Language of document : ECLI:EU:T:2010:20

DOCUMENT DE TRAVAIL

ORDONNANCE DU TRIBUNAL (Septième chambre)

20 janvier 2010(1)

« Rectification de l’ordonnance du 18 septembre 2009 – Article 84, paragraphe 1, du règlement de procédure du Tribunal – Délai – Irrecevabilité »

Dans l’affaire T-169/08,

Dimosia Epicheirisi Ilektrismou AE (DEI), établie à Athènes (Grèce), représentée par A. Paraskevas, avocat,

partie requérante,

soutenue par

République hellénique, représentée par K. Boskovits, P. Mylonopoulos, en qualité d’agents, assistés de A. Komninos et M.‑Th. Marinos, avocats,

                                                               partie intervenante,

contre

Commission européenne, représentée par T. Christoforou, A. Bouquet et A. Antoniadis, en qualité d’agents, assistés de A. Oikonomou, avocat,

partie défenderesse,

soutenue par

Energeiaki Thessalonikis AE, établie à Athènes (Grèce), représentée par P. Skouris et E. Trova, avocats,

et par

Elliniki Energeia kai Anaptyxi AE (H.E. & D.S.A.) établie à Athènes, représentée par P. Skouris et E. Trova, avocats,

parties intervenantes,

ayant pour objet l’annulation de la décision de la Commission C (2008) 824 déf, du 5 mars 2008, déclarant incompatible avec l’article 86, paragraphe 1, CE, lu en combinaison avec l’article 82 CE, le maintien par la République hellénique des droits privilégiés accordés en faveur de l’entreprise publique Dimosia Epicheirisi Ilectrismou A.E. pour l’exploration et l’exploitation des gisements de lignite (Affaire COMP/B-1/38.700),

LE TRIBUNAL (Septième chambre),

composé de MM. N. J. Forwood, président, E. Moavero Milanesi, J. Schwarz, juges,

greffier : M. E. Coulon,

rend la présente

Ordonnance

1        Par ordonnance du 18 septembre 2009, le président de la septième chambre a admis la société Elliniki Energeia kai Anaptyxi AE (H.E. & D.S.A.) à intervenir dans l’affaire susmentionnée, au soutien des conclusions de la Commission.

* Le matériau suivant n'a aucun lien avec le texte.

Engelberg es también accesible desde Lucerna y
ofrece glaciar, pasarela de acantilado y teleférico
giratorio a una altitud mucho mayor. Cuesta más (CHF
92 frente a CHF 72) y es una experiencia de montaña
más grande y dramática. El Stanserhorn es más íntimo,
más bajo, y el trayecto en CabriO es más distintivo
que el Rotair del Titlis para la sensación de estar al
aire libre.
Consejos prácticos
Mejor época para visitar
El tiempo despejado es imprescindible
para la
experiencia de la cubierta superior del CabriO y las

2        Par lettre déposée au greffe le 4 novembre 2009, la partie requérante a introduit une demande de rectification de cette ordonnance d’intervention.

3        Aux termes de l’article 84, paragraphe 1, du règlement de procédure du Tribunal, le délai pour l’introduction d’une demande de rectification par une partie est de deux semaines. Ce délai doit, en outre, être augmenté d’un délai de distance forfaitaire de dix jours en application de l’article 102, paragraphe 2, du règlement de procédure.

4        En l’espèce, l’ordonnance faisant l’objet de la demande a été signifiée à la partie requérante le 25 septembre 2009.

5        En vertu de l’article 84, paragraphe 1, du règlement de procédure, le délai pour l’introduction d’une demande de rectification de cette ordonnance était donc à compter de cette date. Ce délai, augmenté, en application de l’article 102, paragraphe, du règlement de procédure, d’un délai de distance de dix jours, a expiré le 19 octobre 2009 à minuit.

6        La demande de rectification parvenue au greffe du Tribunal le 4 novembre 2009 est, par conséquent, tardive.

7        Dans ces conditions, la demande de rectification doit être rejetée comme irrecevable, sans qu’il soit besoin de la signifier préalablement à la partie défenderesse.

Par ces motifs,

LE TRIBUNAL (Septième chambre)

ordonne :

La demande de rectification est rejetée comme irrecevable.

Fait à Luxembourg, le 20 janvier 2010.

Le greffier

 

       Le président

E. Coulon

 

        N. J. Forwood


1 Langue de procédure : le grec.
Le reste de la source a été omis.